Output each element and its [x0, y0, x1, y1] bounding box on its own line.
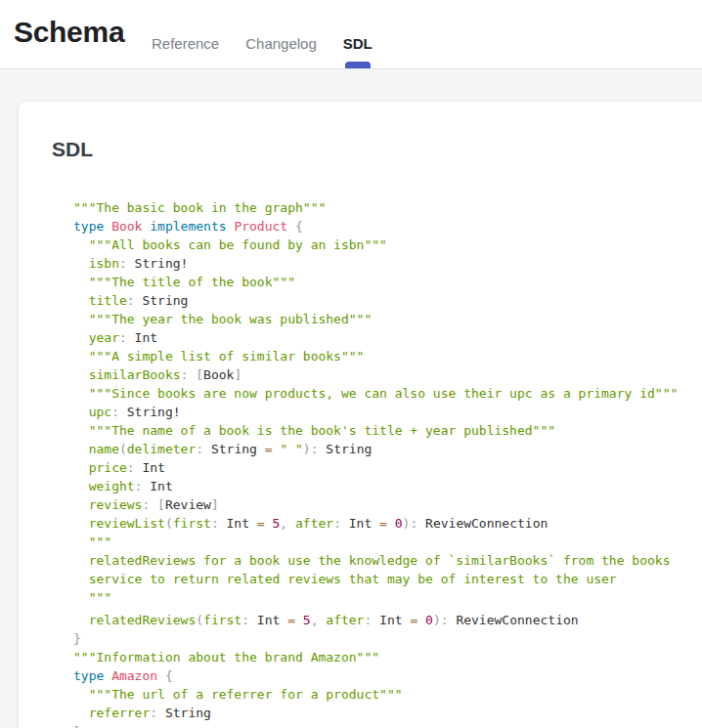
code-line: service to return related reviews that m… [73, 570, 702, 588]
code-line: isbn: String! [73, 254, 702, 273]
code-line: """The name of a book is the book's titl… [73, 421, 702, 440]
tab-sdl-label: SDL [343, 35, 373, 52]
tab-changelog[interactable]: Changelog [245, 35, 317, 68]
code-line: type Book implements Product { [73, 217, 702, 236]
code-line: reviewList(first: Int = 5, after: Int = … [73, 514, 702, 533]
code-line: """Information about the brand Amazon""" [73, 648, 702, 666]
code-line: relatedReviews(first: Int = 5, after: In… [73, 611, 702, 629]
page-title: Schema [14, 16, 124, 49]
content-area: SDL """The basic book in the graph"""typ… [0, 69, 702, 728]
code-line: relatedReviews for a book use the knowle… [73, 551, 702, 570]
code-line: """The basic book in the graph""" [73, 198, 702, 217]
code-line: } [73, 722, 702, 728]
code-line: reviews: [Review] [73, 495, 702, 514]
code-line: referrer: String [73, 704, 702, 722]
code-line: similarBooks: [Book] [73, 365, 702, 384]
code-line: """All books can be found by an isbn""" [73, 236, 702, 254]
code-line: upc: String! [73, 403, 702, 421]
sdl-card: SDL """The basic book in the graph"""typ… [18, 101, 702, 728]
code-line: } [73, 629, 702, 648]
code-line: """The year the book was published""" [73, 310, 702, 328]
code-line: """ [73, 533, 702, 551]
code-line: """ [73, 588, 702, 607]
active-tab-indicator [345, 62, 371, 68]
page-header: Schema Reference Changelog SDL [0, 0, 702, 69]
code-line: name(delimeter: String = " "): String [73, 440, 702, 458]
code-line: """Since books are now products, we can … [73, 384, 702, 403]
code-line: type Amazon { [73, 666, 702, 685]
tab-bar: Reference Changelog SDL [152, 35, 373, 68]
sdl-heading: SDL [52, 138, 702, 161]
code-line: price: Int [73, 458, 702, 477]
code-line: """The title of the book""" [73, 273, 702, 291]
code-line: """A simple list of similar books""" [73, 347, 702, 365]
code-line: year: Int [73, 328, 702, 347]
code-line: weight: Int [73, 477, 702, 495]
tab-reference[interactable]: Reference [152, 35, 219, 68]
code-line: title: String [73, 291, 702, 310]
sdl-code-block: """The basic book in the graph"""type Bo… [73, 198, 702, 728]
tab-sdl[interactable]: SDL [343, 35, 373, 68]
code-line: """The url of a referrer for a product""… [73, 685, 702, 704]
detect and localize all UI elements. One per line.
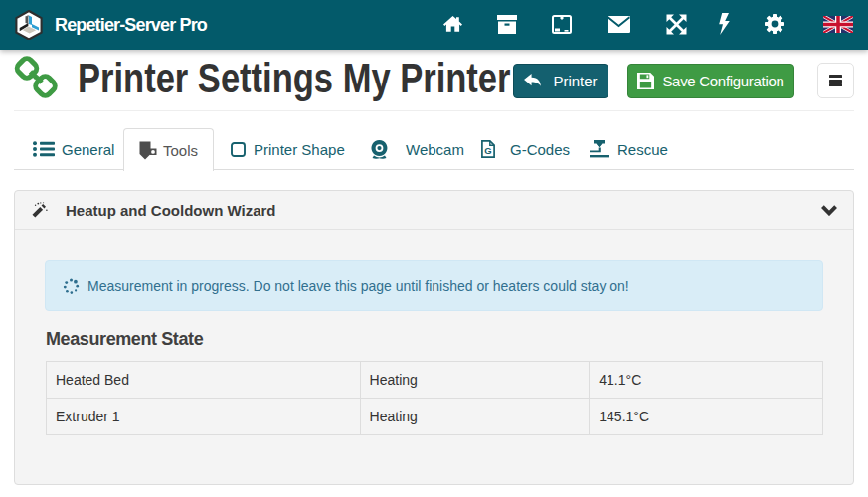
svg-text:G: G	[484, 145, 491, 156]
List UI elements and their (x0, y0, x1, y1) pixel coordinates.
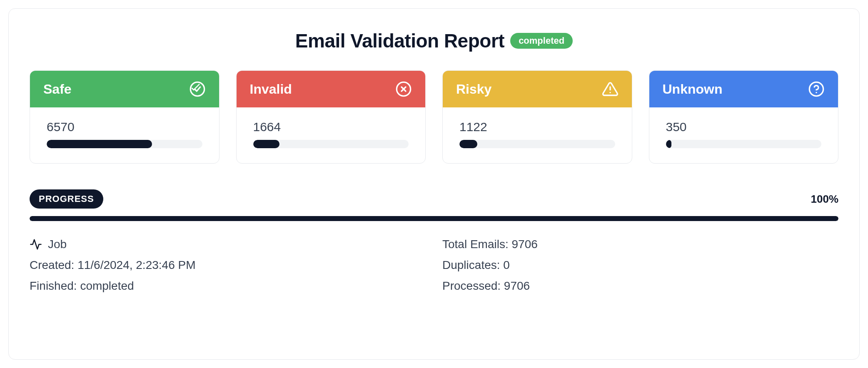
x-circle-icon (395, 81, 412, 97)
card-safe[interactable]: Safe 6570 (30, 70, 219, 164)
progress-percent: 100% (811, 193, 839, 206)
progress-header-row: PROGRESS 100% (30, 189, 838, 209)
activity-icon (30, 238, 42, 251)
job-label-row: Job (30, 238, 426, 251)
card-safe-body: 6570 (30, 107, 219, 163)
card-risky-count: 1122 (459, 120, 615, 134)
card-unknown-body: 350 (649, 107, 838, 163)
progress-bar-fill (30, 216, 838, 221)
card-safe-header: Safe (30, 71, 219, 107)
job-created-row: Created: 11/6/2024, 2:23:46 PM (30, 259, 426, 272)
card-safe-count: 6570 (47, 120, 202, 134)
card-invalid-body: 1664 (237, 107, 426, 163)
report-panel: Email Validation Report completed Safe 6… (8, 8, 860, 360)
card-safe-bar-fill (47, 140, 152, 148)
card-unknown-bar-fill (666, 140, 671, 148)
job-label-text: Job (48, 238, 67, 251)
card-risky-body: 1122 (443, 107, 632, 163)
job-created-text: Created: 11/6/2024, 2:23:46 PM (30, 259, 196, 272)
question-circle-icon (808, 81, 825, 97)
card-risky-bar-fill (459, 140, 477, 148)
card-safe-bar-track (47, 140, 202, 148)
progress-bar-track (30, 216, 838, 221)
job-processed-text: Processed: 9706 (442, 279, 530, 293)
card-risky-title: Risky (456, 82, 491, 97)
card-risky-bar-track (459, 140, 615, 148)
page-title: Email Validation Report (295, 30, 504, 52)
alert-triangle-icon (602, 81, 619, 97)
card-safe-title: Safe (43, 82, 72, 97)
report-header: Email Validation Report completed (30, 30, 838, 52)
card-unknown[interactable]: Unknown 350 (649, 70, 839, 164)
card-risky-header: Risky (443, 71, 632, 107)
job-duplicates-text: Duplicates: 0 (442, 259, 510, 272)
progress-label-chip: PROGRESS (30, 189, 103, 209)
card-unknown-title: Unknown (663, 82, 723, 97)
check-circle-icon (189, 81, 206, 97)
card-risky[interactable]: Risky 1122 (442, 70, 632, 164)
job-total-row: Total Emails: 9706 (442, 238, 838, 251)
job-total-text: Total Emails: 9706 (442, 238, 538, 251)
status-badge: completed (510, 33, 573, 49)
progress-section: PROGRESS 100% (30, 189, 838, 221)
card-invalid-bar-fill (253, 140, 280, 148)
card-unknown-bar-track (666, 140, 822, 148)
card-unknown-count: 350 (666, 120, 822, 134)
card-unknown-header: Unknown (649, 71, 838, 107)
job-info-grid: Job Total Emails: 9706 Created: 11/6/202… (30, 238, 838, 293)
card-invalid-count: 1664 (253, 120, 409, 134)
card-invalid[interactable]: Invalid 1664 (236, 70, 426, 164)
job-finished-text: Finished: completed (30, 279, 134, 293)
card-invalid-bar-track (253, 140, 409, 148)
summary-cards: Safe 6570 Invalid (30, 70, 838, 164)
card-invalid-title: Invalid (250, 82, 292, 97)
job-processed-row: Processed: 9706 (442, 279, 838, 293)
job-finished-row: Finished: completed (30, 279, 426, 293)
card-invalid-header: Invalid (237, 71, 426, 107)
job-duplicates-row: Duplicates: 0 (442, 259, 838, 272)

Work required → Your task is to copy the entries in full and exactly, without any images.

The completed task →
Output each element and its [x0, y0, x1, y1] bounding box on its own line.
code-line: service to return related reviews that m… [73, 570, 702, 588]
code-line: isbn: String! [73, 254, 702, 273]
code-line: """The name of a book is the book's titl… [73, 421, 702, 440]
tab-sdl-label: SDL [343, 35, 373, 52]
tab-changelog[interactable]: Changelog [245, 35, 317, 68]
code-line: type Book implements Product { [73, 217, 702, 236]
code-line: reviewList(first: Int = 5, after: Int = … [73, 514, 702, 533]
code-line: """Information about the brand Amazon""" [73, 648, 702, 666]
code-line: relatedReviews(first: Int = 5, after: In… [73, 611, 702, 629]
page-title: Schema [14, 16, 124, 49]
content-area: SDL """The basic book in the graph"""typ… [0, 69, 702, 728]
code-line: relatedReviews for a book use the knowle… [73, 551, 702, 570]
code-line: """The basic book in the graph""" [73, 198, 702, 217]
code-line: } [73, 722, 702, 728]
code-line: reviews: [Review] [73, 495, 702, 514]
code-line: referrer: String [73, 704, 702, 722]
code-line: similarBooks: [Book] [73, 365, 702, 384]
code-line: """All books can be found by an isbn""" [73, 236, 702, 254]
code-line: upc: String! [73, 403, 702, 421]
sdl-card: SDL """The basic book in the graph"""typ… [18, 101, 702, 728]
code-line: } [73, 629, 702, 648]
code-line: """The year the book was published""" [73, 310, 702, 328]
code-line: """ [73, 533, 702, 551]
code-line: """ [73, 588, 702, 607]
active-tab-indicator [345, 62, 371, 68]
page-header: Schema Reference Changelog SDL [0, 0, 702, 69]
code-line: name(delimeter: String = " "): String [73, 440, 702, 458]
code-line: """Since books are now products, we can … [73, 384, 702, 403]
code-line: type Amazon { [73, 666, 702, 685]
tab-bar: Reference Changelog SDL [152, 35, 373, 68]
sdl-heading: SDL [52, 138, 702, 161]
code-line: price: Int [73, 458, 702, 477]
code-line: """The title of the book""" [73, 273, 702, 291]
code-line: """A simple list of similar books""" [73, 347, 702, 365]
code-line: year: Int [73, 328, 702, 347]
code-line: weight: Int [73, 477, 702, 495]
tab-reference[interactable]: Reference [152, 35, 219, 68]
code-line: title: String [73, 291, 702, 310]
sdl-code-block: """The basic book in the graph"""type Bo… [73, 198, 702, 728]
tab-sdl[interactable]: SDL [343, 35, 373, 68]
code-line: """The url of a referrer for a product""… [73, 685, 702, 704]
detect and localize all UI elements. One per line.
svg-text:G: G	[484, 145, 491, 156]
List UI elements and their (x0, y0, x1, y1) pixel coordinates.
x-circle-icon (395, 81, 412, 97)
card-safe[interactable]: Safe 6570 (30, 70, 219, 164)
progress-percent: 100% (811, 193, 839, 206)
progress-header-row: PROGRESS 100% (30, 189, 838, 209)
activity-icon (30, 238, 42, 251)
job-label-row: Job (30, 238, 426, 251)
card-safe-body: 6570 (30, 107, 219, 163)
card-risky-count: 1122 (459, 120, 615, 134)
card-unknown-body: 350 (649, 107, 838, 163)
progress-bar-fill (30, 216, 838, 221)
card-safe-header: Safe (30, 71, 219, 107)
job-created-row: Created: 11/6/2024, 2:23:46 PM (30, 259, 426, 272)
card-safe-count: 6570 (47, 120, 202, 134)
card-invalid-body: 1664 (237, 107, 426, 163)
report-panel: Email Validation Report completed Safe 6… (8, 8, 860, 360)
card-safe-bar-fill (47, 140, 152, 148)
card-unknown-bar-fill (666, 140, 671, 148)
job-label-text: Job (48, 238, 67, 251)
card-risky-body: 1122 (443, 107, 632, 163)
job-created-text: Created: 11/6/2024, 2:23:46 PM (30, 259, 196, 272)
question-circle-icon (808, 81, 825, 97)
card-risky-bar-fill (459, 140, 477, 148)
card-safe-bar-track (47, 140, 202, 148)
progress-bar-track (30, 216, 838, 221)
job-processed-text: Processed: 9706 (442, 279, 530, 293)
card-risky-title: Risky (456, 82, 491, 97)
card-risky-bar-track (459, 140, 615, 148)
page-title: Email Validation Report (295, 30, 504, 52)
alert-triangle-icon (602, 81, 619, 97)
card-safe-title: Safe (43, 82, 72, 97)
report-header: Email Validation Report completed (30, 30, 838, 52)
card-unknown[interactable]: Unknown 350 (649, 70, 839, 164)
card-risky-header: Risky (443, 71, 632, 107)
job-duplicates-text: Duplicates: 0 (442, 259, 510, 272)
progress-label-chip: PROGRESS (30, 189, 103, 209)
card-unknown-title: Unknown (663, 82, 723, 97)
check-circle-icon (189, 81, 206, 97)
card-risky[interactable]: Risky 1122 (442, 70, 632, 164)
job-total-row: Total Emails: 9706 (442, 238, 838, 251)
job-total-text: Total Emails: 9706 (442, 238, 538, 251)
status-badge: completed (510, 33, 573, 49)
progress-section: PROGRESS 100% (30, 189, 838, 221)
card-invalid-bar-fill (253, 140, 280, 148)
card-unknown-bar-track (666, 140, 822, 148)
card-unknown-count: 350 (666, 120, 822, 134)
card-unknown-header: Unknown (649, 71, 838, 107)
job-info-grid: Job Total Emails: 9706 Created: 11/6/202… (30, 238, 838, 293)
card-invalid-count: 1664 (253, 120, 409, 134)
card-invalid[interactable]: Invalid 1664 (236, 70, 426, 164)
job-finished-text: Finished: completed (30, 279, 134, 293)
card-invalid-bar-track (253, 140, 409, 148)
summary-cards: Safe 6570 Invalid (30, 70, 838, 164)
card-invalid-title: Invalid (250, 82, 292, 97)
job-processed-row: Processed: 9706 (442, 279, 838, 293)
job-finished-row: Finished: completed (30, 279, 426, 293)
card-invalid-header: Invalid (237, 71, 426, 107)
job-duplicates-row: Duplicates: 0 (442, 259, 838, 272)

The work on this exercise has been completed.